In our Matthew passage this morning Jesus presents us with two questions that I think we would better spend our time pondering.  The first is “Who do people say the Son of Man is?” and the second is, “Who do you say I am?”  These are versions of what I call the pesky “who” question.  There are two versions of that question: the less personal and less powerful version which simply “Who is Jesus” and the more personal and powerful “Who are you, Jesus?”  The first question has us simply looking for information about Jesus.  The second one puts us in a relationship with him.  In that question we find the renewing of our minds that transforms us.

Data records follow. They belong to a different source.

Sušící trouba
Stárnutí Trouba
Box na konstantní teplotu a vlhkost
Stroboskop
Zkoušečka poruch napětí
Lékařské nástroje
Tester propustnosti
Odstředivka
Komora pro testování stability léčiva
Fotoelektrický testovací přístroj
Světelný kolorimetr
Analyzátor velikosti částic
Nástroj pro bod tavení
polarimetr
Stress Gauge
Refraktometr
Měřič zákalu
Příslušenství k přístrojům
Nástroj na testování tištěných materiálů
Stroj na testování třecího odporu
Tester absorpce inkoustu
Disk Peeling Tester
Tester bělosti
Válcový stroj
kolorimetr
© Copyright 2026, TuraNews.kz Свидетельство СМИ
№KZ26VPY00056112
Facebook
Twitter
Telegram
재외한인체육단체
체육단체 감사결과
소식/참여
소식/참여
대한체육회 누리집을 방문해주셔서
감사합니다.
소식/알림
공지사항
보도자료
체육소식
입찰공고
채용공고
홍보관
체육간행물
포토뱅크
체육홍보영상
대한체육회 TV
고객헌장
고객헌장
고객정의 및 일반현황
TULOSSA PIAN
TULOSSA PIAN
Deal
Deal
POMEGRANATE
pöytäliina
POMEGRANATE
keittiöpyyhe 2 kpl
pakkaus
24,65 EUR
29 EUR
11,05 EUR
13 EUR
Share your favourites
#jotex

Take the Apostle Paul for example.  His story begins with him being a zealous up-and-coming Pharisee who had it in for the followers of Jesus.  His answer to the “Who is Jesus?” question was quite blatantly that Jesus was a blaspheming false prophet and his followers needed to be reigned in at all cost.  He started asking “who are you, Jesus” one day as he was on a trip from Jerusalem to Damascus to arrest Christians.  Jesus appeared to him in a bright light and confronted him.  At that moment Paul started to ask a new driving question, “Who are you, Lord?” realizing that there is only one person a Jew would call Lord.  Paul then spends the rest of his life as Jesus’ “Apostle to the Gentiles” preaching the Gospel and planting churches all over the Mediterranean world and he spent a great deal of his time suffering for Jesus and the church.
 “Who are you, Lord?” was Paul’s driving question.  In his Letter to the Philippians he makes this evident.  He wrote that letter from prison while under the imminent threat of execution and in it he very adamantly sums up his life’s purpose.  He writes: “I want to know Christ and the power of his resurrection and the sharing of his sufferings by becoming like him in his death, if somehow I may attain the resurrection from the dead” (Phil. 3:10-11). 

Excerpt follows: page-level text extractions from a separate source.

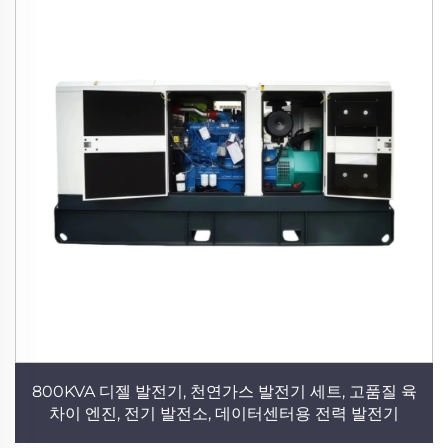
800KVA 디젤 발전기, 천연가스 발전기 세트, 고품질 육
차이 엔진, 전기 발전소, 데이터센터용 전력 발전기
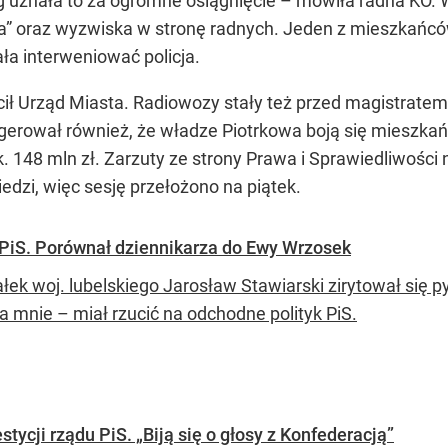
g uznała to za ogromne osiągnięcie – mówiła radna KO. 
ńba” oraz wyzwiska w stronę radnych. Jeden z mieszkańcó
ła interweniować policja.
ł Urząd Miasta. Radiowozy stały też przed magistratem o
Sugerował również, że władze Piotrkowa boją się mieszka
k. 148 mln zł. Zarzuty ze strony Prawa i Sprawiedliwości
dzi, więc sesję przełożono na piątek.
 PiS. Porównał dziennikarza do Ewy Wrzosek
łek woj. lubelskiego Jarosław Stawiarski zirytował się 
a mnie – miał rzucić na odchodne polityk PiS.
tycji rządu PiS. „Biją się o głosy z Konfederacją”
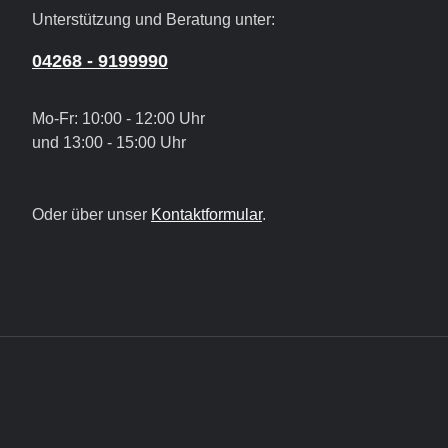
Unterstützung und Beratung unter:
04268 - 9199990
Mo-Fr: 10:00 - 12:00 Uhr
und 13:00 - 15:00 Uhr
Oder über unser
Kontaktformular
.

Back to Matthew, this little period of question and answer comes as the climactic answer to a driving question the disciples began to ask back in chapter 8 when Jesus calmed the storm.  If you remember Jesus was sleeping soundly in the back of the boat.  The storm is raging.  The disciples are afraid for their lives.  They awaken Jesus with an accusation that he doesn’t care that they are going down.  He gets up and rebukes them for their lack of faith: “Why are you afraid, you of little faith?”  He calms the storm.  The sea becomes utterly still.  At that the disciples are amazed and they begin to ask “What sort of a man is this that the wind and the sea obey him?”  “Who are you, Jesus?”

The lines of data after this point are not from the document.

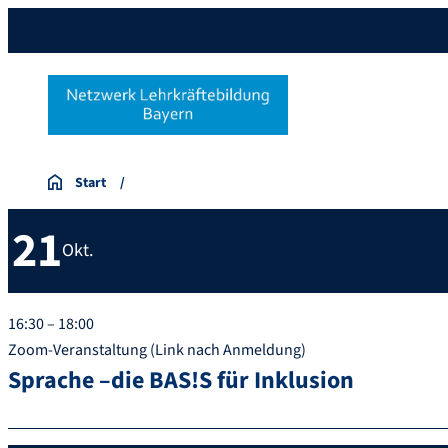
Start
21
Okt.
16:30 – 18:00
Zoom-Veranstaltung (Link nach Anmeldung)
Sprache –die BAS!S für Inklusion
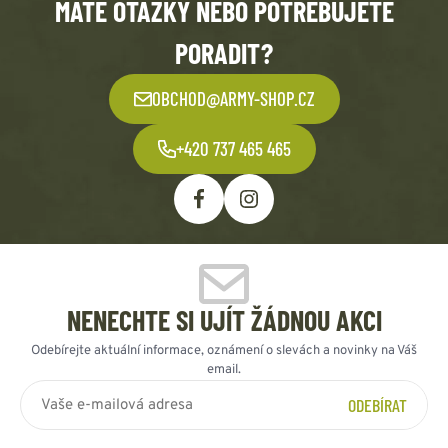
MÁTE OTÁZKY NEBO POTŘEBUJETE
PORADIT?
OBCHOD@ARMY-SHOP.CZ
+420 737 465 465
NENECHTE SI UJÍT ŽÁDNOU AKCI
Odebírejte aktuální informace, oznámení o slevách a novinky na Váš
email.
ODEBÍRAT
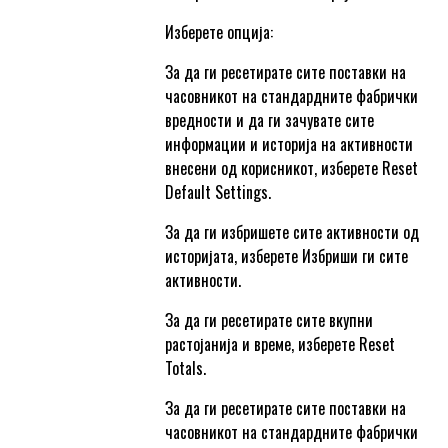
Изберете опција:
За да ги ресетирате сите поставки на
часовникот на стандардните фабрички
вредности и да ги зачувате сите
информации и историја на активности
внесени од корисникот, изберете Reset
Default Settings.
За да ги избришете сите активности од
историјата, изберете Избриши ги сите
активности.
За да ги ресетирате сите вкупни
растојанија и време, изберете Reset
Totals.
За да ги ресетирате сите поставки на
часовникот на стандардните фабрички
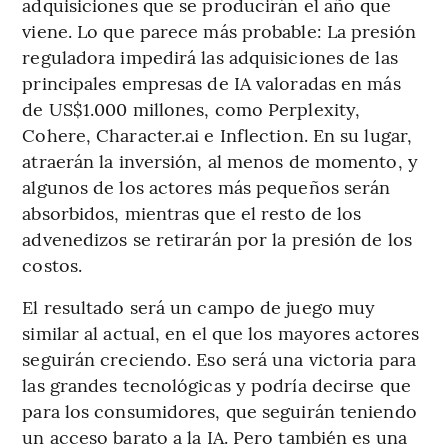
adquisiciones que se producirán el año que
viene. Lo que parece más probable: La presión
reguladora impedirá las adquisiciones de las
principales empresas de IA valoradas en más
de US$1.000 millones, como Perplexity,
Cohere, Character.ai e Inflection. En su lugar,
atraerán la inversión, al menos de momento, y
algunos de los actores más pequeños serán
absorbidos, mientras que el resto de los
advenedizos se retirarán por la presión de los
costos.
El resultado será un campo de juego muy
similar al actual, en el que los mayores actores
seguirán creciendo. Eso será una victoria para
las grandes tecnológicas y podría decirse que
para los consumidores, que seguirán teniendo
un acceso barato a la IA. Pero también es una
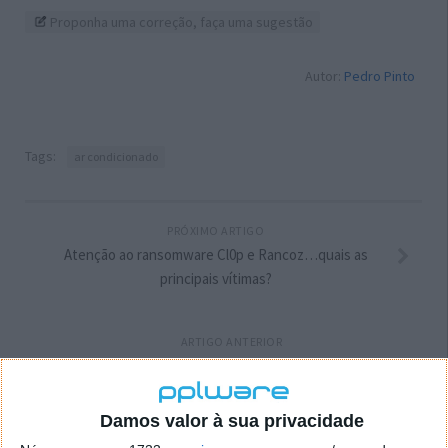
Proponha uma correção, faça uma sugestão
Autor:
Pedro Pinto
Tags:
ar condicionado
PRÓXIMO ARTIGO
Atenção ao ransomware Cl0p e Rancoz…quais as
principais vítimas?
ARTIGO ANTERIOR
Exposição a ecrãs atrasa o desenvolvimento
cognitivo dos bebés com 1 ano, diz estudo
Damos valor à sua privacidade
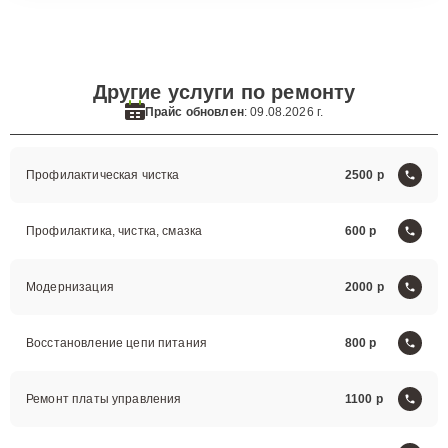
Другие услуги по ремонту
Прайс обновлен
: 09.08.2026 г.
Профилактическая чистка
2500
Профилактика, чистка, смазка
600
Модернизация
2000
Восстановление цепи питания
800
Ремонт платы управления
1100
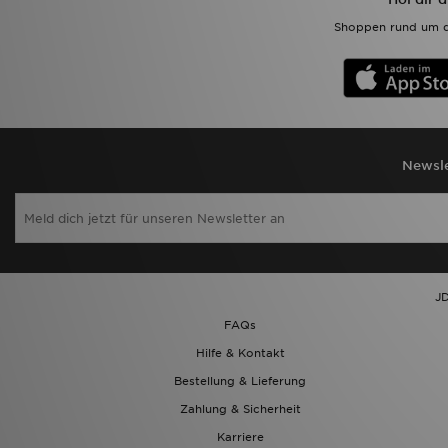
Shoppen rund um d
Newsle
JD
FAQs
Hilfe & Kontakt
Bestellung & Lieferung
Zahlung & Sicherheit
Karriere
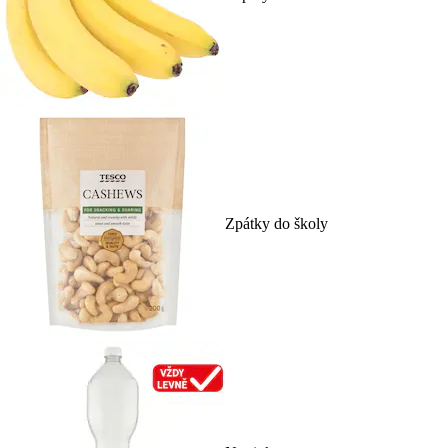
Zpátky do školy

The next few months they have to struggle with this question as they wander around the Galilean countryside and points beyond.  They see Jesus cast out legions of demons.  He heals the paralyzed, the lepers, and the blind.  He teaches about the Kingdom of God.  He calls the Pharisees a bunch of hypocrites.  He raises a young girl from the dead.  He sends them out on a mission and they do these same things.  The Kingdom of God is at hand, even theirs.  Upon returning, Jesus feeds upwards of fifteen thousand people with two fish and five loaves of bread.  He walks on water and calms a great windstorm.  There again in a boat on a calm sea they come to their answer.  What sort of man is this that the wind and the seas obey him?  Well, worshipping him, they confess, “Truly, you are the Son of God.”  
Something that should profoundly strike us here is that when the disciples asked the pesky “who” question of Jesus, he answered them.  The answer came as they witnessed him at work in their midst and as he involved them in his ministry.  They found themselves changed by him. 
In my humble opinion, we do not spend enough time asking “Who are you, Jesus?”  Sadly and profoundly, “Jesus, who are you?” is not the question that drives our lives, mine included, and the ministry of our churches.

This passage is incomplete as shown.